Task instructions —
Go through the listing below and retype exactly the lines starting at the one with "30,758 views" and ending at the one with "Famosa Mimosa", skipping pictures.

Records for this task —

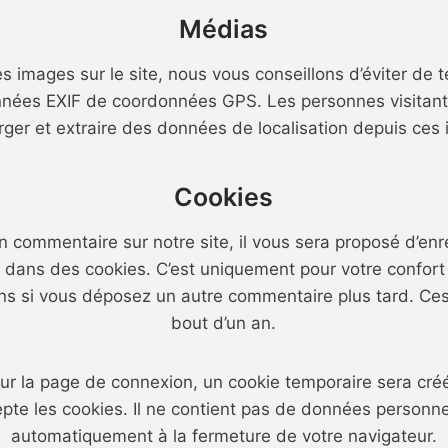
Médias
s images sur le site, nous vous conseillons d’éviter de
nées EXIF de coordonnées GPS. Les personnes visitant 
rger et extraire des données de localisation depuis ces
Cookies
 commentaire sur notre site, il vous sera proposé d’enr
e dans des cookies. C’est uniquement pour votre confort 
ons si vous déposez un autre commentaire plus tard. Ce
bout d’un an.
ur la page de connexion, un cookie temporaire sera créé
epte les cookies. Il ne contient pas de données personne
automatiquement à la fermeture de votre navigateur.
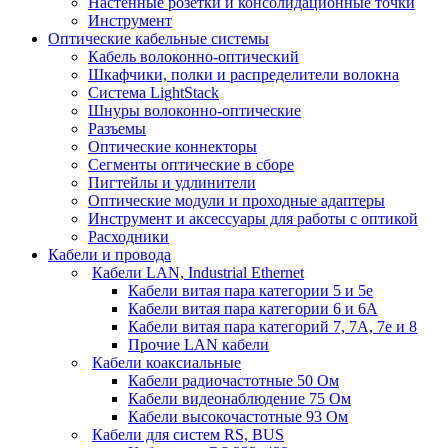
Настенные розетки и консолидационные точки
Инструмент
Оптические кабельные системы
Кабель волоконно-оптический
Шкафчики, полки и распределители волокна
Система LightStack
Шнуры волоконно-оптические
Разъемы
Оптические коннекторы
Сегменты оптические в сборе
Пигтейлы и удлинители
Оптические модули и проходные адаптеры
Инструмент и аксессуары для работы с оптикой
Расходники
Кабели и провода
Кабели LAN, Industrial Ethernet
Кабели витая пара категории 5 и 5е
Кабели витая пара категории 6 и 6A
Кабели витая пара категорий 7, 7А, 7е и 8
Прочие LAN кабели
Кабели коаксиальные
Кабели радиочастотные 50 Ом
Кабели видеонаблюдение 75 Ом
Кабели высокочастотные 93 Ом
Кабели для систем RS, BUS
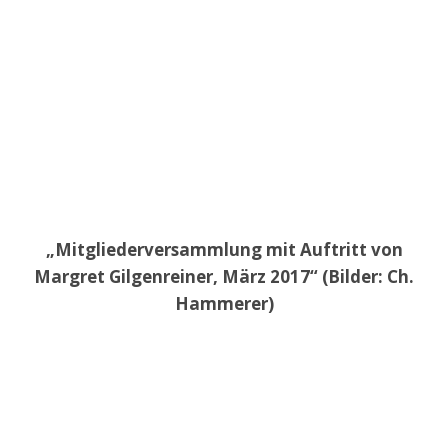
„Mitgliederversammlung mit Auftritt von
Margret Gilgenreiner, März 2017“ (Bilder: Ch.
Hammerer)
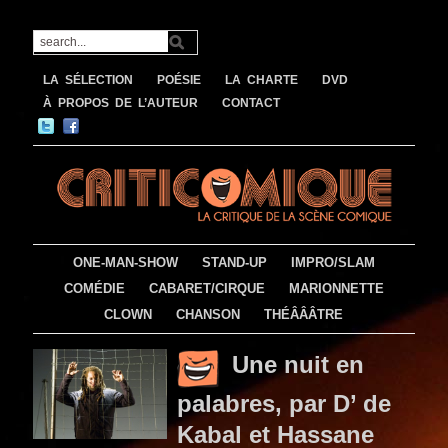
LA SÉLECTION
POÉSIE
LA CHARTE
DVD
À PROPOS DE L’AUTEUR
CONTACT
ONE-MAN-SHOW
STAND-UP
IMPRO/SLAM
COMÉDIE
CABARET/CIRQUE
MARIONNETTE
CLOWN
CHANSON
THÉÂÂÂTRE
Une nuit en
palabres, par D’ de
Kabal et Hassane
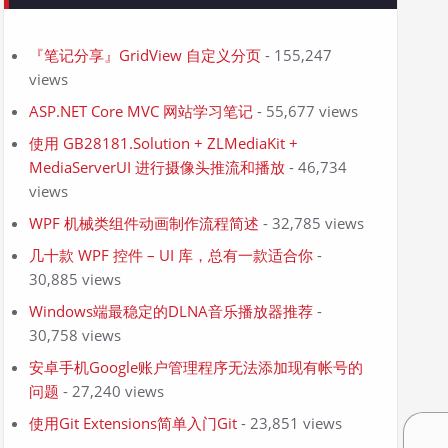
『笔记分享』GridView 自定义分页
- 155,247
views
ASP.NET Core MVC 网站学习笔记
- 55,677 views
使用 GB28181.Solution + ZLMediaKit +
MediaServerUI 进行摄像头推流和播放
- 46,734
views
WPF 机械类组件动画制作流程简述
- 32,785 views
几十款 WPF 控件 – UI 库，总有一款适合你
-
30,885 views
Windows端最稳定的DLNA音乐播放器推荐
-
30,758 views
安卓手机Google账户管理程序无法添加现有帐号的
问题
- 27,240 views
使用Git Extensions简单入门Git
- 23,851 views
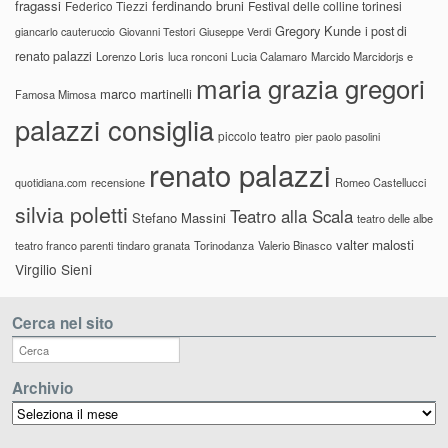
fragassi
ferdinando bruni
Federico Tiezzi
Festival delle colline torinesi
Gregory Kunde
i post di
giancarlo cauteruccio
Giovanni Testori
Giuseppe Verdi
renato palazzi
Lorenzo Loris
luca ronconi
Lucia Calamaro
Marcido Marcidorjs e
maria grazia gregori
marco martinelli
Famosa Mimosa
palazzi consiglia
piccolo teatro
pier paolo pasolini
renato palazzi
recensione
Romeo Castellucci
quotidiana.com
silvia poletti
Teatro alla Scala
Stefano Massini
teatro delle albe
valter malosti
teatro franco parenti
tindaro granata
Torinodanza
Valerio Binasco
Virgilio Sieni
Cerca nel sito
Archivio
Archivio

Task response —
30,758 views
安卓手机Google账户管理程序无法添加现有帐号的
问题
- 27,240 views
使用Git Extensions简单入门Git
- 23,851 views
fragassi
ferdinando bruni
Federico Tiezzi
Festival delle colline torinesi
Gregory Kunde
i post di
giancarlo cauteruccio
Giovanni Testori
Giuseppe Verdi
renato palazzi
Lorenzo Loris
luca ronconi
Lucia Calamaro
Marcido Marcidorjs e
maria grazia gregori
marco martinelli
Famosa Mimosa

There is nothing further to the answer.